CommScope (www.commscope.com) recently reported on a survey it conducted earlier this year that compared and contrasted the attitudes of Millennials and of Baby Boomers toward network connectivity. In the report titled “Your network: Now serving Millennials,” CommScope market intelligence analyst Elise Vadnais provides data from the survey and analysis that puts the data into a larger cultural perspective.
Conducted in February 2016, the survey defined Millennials as those between the ages of 15 and 35 inclusive, and Baby Boomers as those between the ages of 51 and 70 inclusive. It gathered information from a total of 4,000 individuals from the following metropolitan areas: San Francisco, Sao Paulo, London, and Hong Kong.
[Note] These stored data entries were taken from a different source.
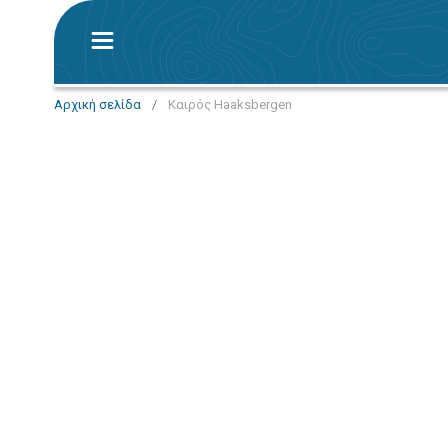
Αρχική σελίδα
/
Καιρός Haaksbergen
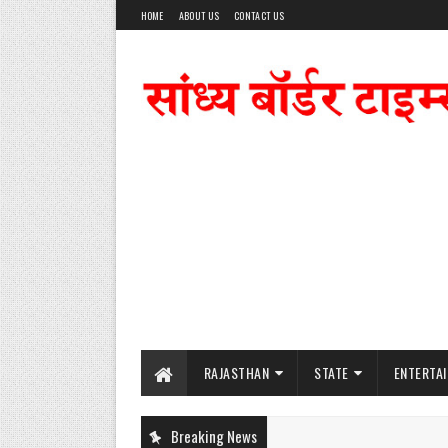
HOME
ABOUT US
CONTACT US
RAJASTHAN
STATE
ENTERTA
Breaking News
Vadnais stated that younger Millennials-those under 20-“are the first cohort to grow up within a fully immersed digital, wireless world. Rather than treating the internet as a ‘tool,’ a ‘knowledgebase’ or a ‘means to an end’ … younger Millennials view the internet as an indistinguishable part of their individual identity and the social fabric of their lives.”
Given that reality, she continued, “It is not surprising that our survey reaffirmed Millennials’ prioritization of instant, constant connectivity, primarily through the smartphone.” A logical deduction, then, is that these young Millennials expect immediate and reliable connectivity regardless of time or place.